What to produce: All entries should be printed precisely as written.

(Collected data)

^^^^

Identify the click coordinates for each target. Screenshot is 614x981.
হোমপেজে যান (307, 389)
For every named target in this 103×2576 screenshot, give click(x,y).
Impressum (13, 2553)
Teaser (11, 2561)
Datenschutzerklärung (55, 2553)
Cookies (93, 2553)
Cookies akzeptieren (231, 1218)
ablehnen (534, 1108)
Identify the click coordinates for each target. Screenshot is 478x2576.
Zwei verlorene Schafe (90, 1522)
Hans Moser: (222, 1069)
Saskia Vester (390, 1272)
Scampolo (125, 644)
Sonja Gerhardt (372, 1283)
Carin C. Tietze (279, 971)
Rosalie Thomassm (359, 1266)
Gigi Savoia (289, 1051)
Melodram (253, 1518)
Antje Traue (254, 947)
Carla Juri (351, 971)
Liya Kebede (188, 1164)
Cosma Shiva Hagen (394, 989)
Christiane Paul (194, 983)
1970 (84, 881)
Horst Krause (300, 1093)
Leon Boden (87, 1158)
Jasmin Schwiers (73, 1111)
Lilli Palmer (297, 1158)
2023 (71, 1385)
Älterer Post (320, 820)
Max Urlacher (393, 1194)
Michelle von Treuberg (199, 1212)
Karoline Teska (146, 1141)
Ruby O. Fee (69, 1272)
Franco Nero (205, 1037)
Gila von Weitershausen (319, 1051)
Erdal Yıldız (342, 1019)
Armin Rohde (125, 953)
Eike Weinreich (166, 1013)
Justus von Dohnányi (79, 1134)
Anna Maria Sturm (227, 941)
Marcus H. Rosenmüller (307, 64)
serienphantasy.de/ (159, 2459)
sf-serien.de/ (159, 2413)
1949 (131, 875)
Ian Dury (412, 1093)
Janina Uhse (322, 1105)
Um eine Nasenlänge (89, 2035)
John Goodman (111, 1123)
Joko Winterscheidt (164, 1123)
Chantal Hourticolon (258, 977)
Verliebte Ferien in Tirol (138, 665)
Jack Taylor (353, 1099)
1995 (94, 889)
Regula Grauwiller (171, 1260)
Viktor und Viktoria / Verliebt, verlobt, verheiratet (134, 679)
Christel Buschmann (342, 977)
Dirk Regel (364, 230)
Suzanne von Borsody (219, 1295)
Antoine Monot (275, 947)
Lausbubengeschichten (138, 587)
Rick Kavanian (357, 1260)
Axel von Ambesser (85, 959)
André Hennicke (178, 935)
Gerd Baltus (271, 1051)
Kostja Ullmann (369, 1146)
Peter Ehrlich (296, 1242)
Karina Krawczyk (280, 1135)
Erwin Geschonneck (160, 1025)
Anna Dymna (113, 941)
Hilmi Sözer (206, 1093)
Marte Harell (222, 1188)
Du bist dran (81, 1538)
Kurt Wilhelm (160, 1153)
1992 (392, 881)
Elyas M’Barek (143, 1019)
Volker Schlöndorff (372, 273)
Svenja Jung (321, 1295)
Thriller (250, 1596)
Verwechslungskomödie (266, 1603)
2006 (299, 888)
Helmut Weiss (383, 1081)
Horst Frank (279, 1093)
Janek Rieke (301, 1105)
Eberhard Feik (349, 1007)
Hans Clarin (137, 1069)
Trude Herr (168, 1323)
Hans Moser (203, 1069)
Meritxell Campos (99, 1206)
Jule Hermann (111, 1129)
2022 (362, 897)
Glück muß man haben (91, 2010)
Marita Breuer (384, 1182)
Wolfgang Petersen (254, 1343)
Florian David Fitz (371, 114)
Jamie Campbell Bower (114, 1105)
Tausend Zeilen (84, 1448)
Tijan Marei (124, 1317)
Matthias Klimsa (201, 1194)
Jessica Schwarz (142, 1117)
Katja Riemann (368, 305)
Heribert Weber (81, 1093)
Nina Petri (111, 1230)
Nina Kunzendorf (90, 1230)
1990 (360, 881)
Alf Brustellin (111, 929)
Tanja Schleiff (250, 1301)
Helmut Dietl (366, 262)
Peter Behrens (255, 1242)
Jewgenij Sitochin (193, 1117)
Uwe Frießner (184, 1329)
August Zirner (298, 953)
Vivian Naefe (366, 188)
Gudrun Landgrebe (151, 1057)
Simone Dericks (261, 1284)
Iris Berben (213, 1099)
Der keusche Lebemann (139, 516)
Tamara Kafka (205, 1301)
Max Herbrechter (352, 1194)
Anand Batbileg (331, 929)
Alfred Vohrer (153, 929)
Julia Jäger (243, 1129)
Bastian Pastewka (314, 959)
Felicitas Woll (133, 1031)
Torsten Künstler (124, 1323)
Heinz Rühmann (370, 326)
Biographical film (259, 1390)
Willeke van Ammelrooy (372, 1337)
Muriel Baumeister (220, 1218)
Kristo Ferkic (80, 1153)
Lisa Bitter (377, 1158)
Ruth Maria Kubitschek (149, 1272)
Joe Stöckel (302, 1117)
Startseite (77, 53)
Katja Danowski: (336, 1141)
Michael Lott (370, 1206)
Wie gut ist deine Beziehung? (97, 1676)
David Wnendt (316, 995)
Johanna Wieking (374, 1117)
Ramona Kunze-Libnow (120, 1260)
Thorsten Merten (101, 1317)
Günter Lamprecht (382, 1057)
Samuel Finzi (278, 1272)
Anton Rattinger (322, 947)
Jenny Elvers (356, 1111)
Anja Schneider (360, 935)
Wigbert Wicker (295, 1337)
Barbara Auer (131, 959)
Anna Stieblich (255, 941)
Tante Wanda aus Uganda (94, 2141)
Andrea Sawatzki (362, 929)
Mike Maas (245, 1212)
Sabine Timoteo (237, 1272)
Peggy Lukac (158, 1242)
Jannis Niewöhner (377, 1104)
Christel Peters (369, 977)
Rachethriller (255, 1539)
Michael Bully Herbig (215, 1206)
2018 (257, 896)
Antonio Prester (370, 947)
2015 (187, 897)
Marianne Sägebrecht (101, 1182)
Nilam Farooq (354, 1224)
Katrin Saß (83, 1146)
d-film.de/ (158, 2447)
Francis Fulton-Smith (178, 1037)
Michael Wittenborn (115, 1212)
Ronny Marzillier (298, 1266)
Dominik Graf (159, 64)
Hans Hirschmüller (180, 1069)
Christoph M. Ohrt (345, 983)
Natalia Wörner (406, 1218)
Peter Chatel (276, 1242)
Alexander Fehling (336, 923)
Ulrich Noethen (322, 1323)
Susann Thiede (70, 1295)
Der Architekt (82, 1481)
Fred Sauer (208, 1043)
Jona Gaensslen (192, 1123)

^^^^

Task solution:
Identify the click coordinates for each target. Screenshot is 614x981.
হোমপেজে যান (307, 389)
For every named target in this 103×2576 screenshot, give click(x,y).
Impressum (13, 2553)
Teaser (11, 2561)
Datenschutzerklärung (55, 2553)
Cookies (93, 2553)
Cookies akzeptieren (231, 1218)
ablehnen (534, 1108)
Identify the click coordinates for each target. Screenshot is 478x2576.
Zwei verlorene Schafe (90, 1522)
Hans Moser: (222, 1069)
Saskia Vester (390, 1272)
Scampolo (125, 644)
Sonja Gerhardt (372, 1283)
Carin C. Tietze (279, 971)
Rosalie Thomassm (359, 1266)
Gigi Savoia (289, 1051)
Melodram (253, 1518)
Antje Traue (254, 947)
Carla Juri (351, 971)
Liya Kebede (188, 1164)
Cosma Shiva Hagen (394, 989)
Christiane Paul (194, 983)
1970 (84, 881)
Horst Krause (300, 1093)
Leon Boden (87, 1158)
Jasmin Schwiers (73, 1111)
Lilli Palmer (297, 1158)
2023 (71, 1385)
Älterer Post (320, 820)
Max Urlacher (393, 1194)
Michelle von Treuberg (199, 1212)
Karoline Teska (146, 1141)
Ruby O. Fee (69, 1272)
Franco Nero (205, 1037)
Gila von Weitershausen (319, 1051)
Erdal Yıldız (342, 1019)
Armin Rohde (125, 953)
Eike Weinreich (166, 1013)
Justus von Dohnányi (79, 1134)
Anna Maria Sturm (227, 941)
Marcus H. Rosenmüller (307, 64)
serienphantasy.de/ (159, 2459)
sf-serien.de/ (159, 2413)
1949 (131, 875)
Ian Dury (412, 1093)
Janina Uhse (322, 1105)
Um eine Nasenlänge (89, 2035)
John Goodman (111, 1123)
Joko Winterscheidt (164, 1123)
Chantal Hourticolon (258, 977)
Verliebte Ferien in Tirol (138, 665)
Jack Taylor (353, 1099)
1995 (94, 889)
Regula Grauwiller (171, 1260)
Viktor und Viktoria / Verliebt, verlobt, verheiratet (134, 679)
Christel Buschmann (342, 977)
Dirk Regel (364, 230)
Suzanne von Borsody (219, 1295)
Antoine Monot (275, 947)
Lausbubengeschichten (138, 587)
Rick Kavanian (357, 1260)
Axel von Ambesser (85, 959)
André Hennicke (178, 935)
Gerd Baltus (271, 1051)
Kostja Ullmann (369, 1146)
Peter Ehrlich (296, 1242)
Karina Krawczyk (280, 1135)
Erwin Geschonneck (160, 1025)
Anna Dymna (113, 941)
Hilmi Sözer (206, 1093)
Marte Harell (222, 1188)
Du bist dran (81, 1538)
Kurt Wilhelm (160, 1153)
1992 (392, 881)
Elyas M’Barek (143, 1019)
Volker Schlöndorff (372, 273)
Svenja Jung (321, 1295)
Thriller (250, 1596)
Verwechslungskomödie (266, 1603)
2006 (299, 888)
Helmut Weiss (383, 1081)
Horst Frank (279, 1093)
Janek Rieke (301, 1105)
Eberhard Feik (349, 1007)
Hans Clarin (137, 1069)
Trude Herr (168, 1323)
Hans Moser (203, 1069)
Meritxell Campos (99, 1206)
Jule Hermann (111, 1129)
2022 (362, 897)
Glück muß man haben (91, 2010)
Marita Breuer (384, 1182)
Wolfgang Petersen (254, 1343)
Florian David Fitz (371, 114)
Jamie Campbell Bower (114, 1105)
Tausend Zeilen (84, 1448)
Tijan Marei (124, 1317)
Matthias Klimsa (201, 1194)
Jessica Schwarz (142, 1117)
Katja Riemann (368, 305)
Heribert Weber (81, 1093)
Nina Petri (111, 1230)
Nina Kunzendorf (90, 1230)
1990 (360, 881)
Alf Brustellin (111, 929)
Tanja Schleiff (250, 1301)
Helmut Dietl (366, 262)
Peter Behrens (255, 1242)
Jewgenij Sitochin (193, 1117)
Uwe Frießner (184, 1329)
August Zirner (298, 953)
Vivian Naefe (366, 188)
Gudrun Landgrebe (151, 1057)
Simone Dericks (261, 1284)
Iris Berben (213, 1099)
Der keusche Lebemann (139, 516)
Tamara Kafka (205, 1301)
Max Herbrechter (352, 1194)
Anand Batbileg (331, 929)
Alfred Vohrer (153, 929)
Julia Jäger (243, 1129)
Bastian Pastewka (314, 959)
Felicitas Woll (133, 1031)
Torsten Künstler (124, 1323)
Heinz Rühmann (370, 326)
Biographical film (259, 1390)
Willeke van Ammelrooy (372, 1337)
Muriel Baumeister (220, 1218)
Kristo Ferkic (80, 1153)
Lisa Bitter (377, 1158)
Ruth Maria Kubitschek (149, 1272)
Joe Stöckel (302, 1117)
Startseite (77, 53)
Katja Danowski: (336, 1141)
Michael Lott (370, 1206)
Wie gut ist deine Beziehung? (97, 1676)
David Wnendt (316, 995)
Johanna Wieking (374, 1117)
Ramona Kunze-Libnow (120, 1260)
Thorsten Merten (101, 1317)
Günter Lamprecht (382, 1057)
Samuel Finzi (278, 1272)
Anton Rattinger (322, 947)
Jenny Elvers (356, 1111)
Anja Schneider (360, 935)
Wigbert Wicker (295, 1337)
Barbara Auer (131, 959)
Anna Stieblich (255, 941)
Tante Wanda aus Uganda (94, 2141)
Andrea Sawatzki (362, 929)
Mike Maas (245, 1212)
Sabine Timoteo (237, 1272)
Peggy Lukac (158, 1242)
Jannis Niewöhner (377, 1104)
Christel Peters (369, 977)
Rachethriller (255, 1539)
Michael Bully Herbig (215, 1206)
2018 (257, 896)
Antonio Prester (370, 947)
2015 (187, 897)
Marianne Sägebrecht (101, 1182)
Nilam Farooq (354, 1224)
Katrin Saß (83, 1146)
d-film.de/ (158, 2447)
Francis Fulton-Smith (178, 1037)
Michael Wittenborn (115, 1212)
Ronny Marzillier (298, 1266)
Dominik Graf (159, 64)
Hans Hirschmüller (180, 1069)
Christoph M. Ohrt (345, 983)
Natalia Wörner (406, 1218)
Peter Chatel (276, 1242)
Alexander Fehling (336, 923)
Ulrich Noethen (322, 1323)
Susann Thiede (70, 1295)
Der Architekt (82, 1481)
Fred Sauer (208, 1043)
Jona Gaensslen (192, 1123)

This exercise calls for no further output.